Oh, and I don't think it's necessary to reduce a student into a damp puddle to get them to write great prose.  Sheesh.

I'm glad I got that off my chest.

Dinner was a pre-theater special at a wonderful (if middling pricey) Japanese restaurant called Sugiyama.  We feasted on boiled octopus with sweet miso sauce and toban (thin slices of beef cooked on a sizzling hot platter) and a wonderful grapefruit and wine jelly.

And then we went to On A Clear Day You Can See Forever.

You know, I was bored.  Possibly, I was overstimulated and/or had filled my quotient of fluffy silliness with Priscilla and/or was suffering from a Seminar-induced mental hangover.  Certainly the cast was great--Harry Connick, Jr. as the abusive psychiatrist Mark Bruckner, David Turner as his victim patient (also called David), Jessie Mueller as David's former incarnation, Melinda.  Mueller was incandescent.  Turner and Connick, less so--I'm guessing they were under the weather, maybe colds.  The sets were pretty spectacular, the costumes kind of orange.  And the play?  Well, silly.

It always was, Ellen tells me (I never saw it, either as a play or a movie).  And I usually like silly just fine.  I guess my problem here is that my belief never even got off the ground. The argument of the plot is that an unusually suggestible young gay man, afraid of everything (except cancer, apparently), goes to a psychiatrist for help in stopping smoking.  The psychiatrist (who is still mourning the death of his wife 3 years ago) regresses him (by accident) to his former incarnation as a jazz singer in the early 1940's, and falls in love with her.  Wackiness (predictably) ensues.  There is a happy ending, with the young man moving in with his inexplicably devoted boyfriend and the psychiatrist laying aside his wedding ring and finally noticing the foxy Dr. Sharone who has been making googly eyes at him for 2 acts.

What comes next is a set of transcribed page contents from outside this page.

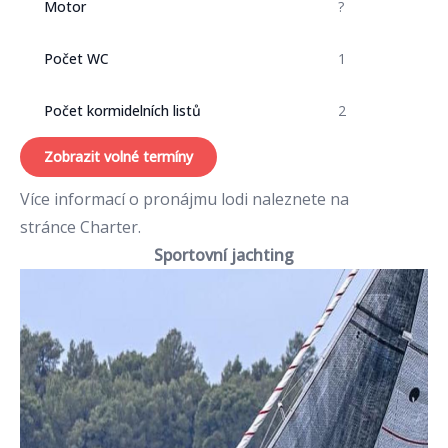
Motor
?
Počet WC
1
Počet kormidelních listů
2
Zobrazit volné termíny
Více informací o pronájmu lodi naleznete na
stránce
Charter
.
Sportovní jachting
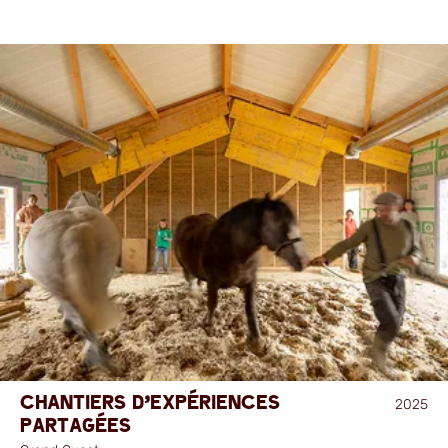
Chantiers d'expériences
2025
partagées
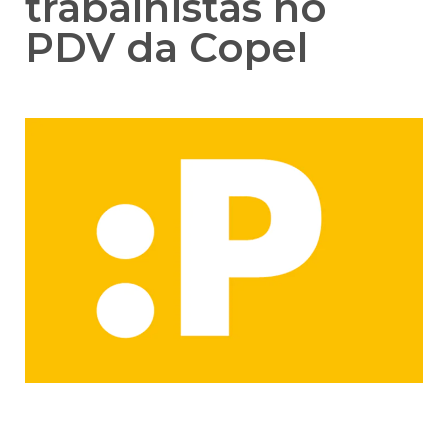
trabalhistas no
PDV da Copel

I didn't believe a word of it.  I didn't believe that a man could get away with canoodling with another man on the deck of the Circle Line in 1975 without getting arrested.  I didn't believe a straight man would fall in love at first, um, contact, with a woman, however spirited and interesting, who is not only not physically present (that happens all the time over the internet), but in an unequivocally male incarnation.  I didn't believe the Institute doesn't fire his ass in the middle of Act 1.  I didn't believe David's boyfriend isn't suspicious until his roommate spills the beans. Yes, I know it's a piece of fluff, and we're mostly there for the music, and Priscilla Queen of the Desert doesn't make any sense either.  But I loved the one and was mildly irritated by the other.  There's no accounting for taste, I guess.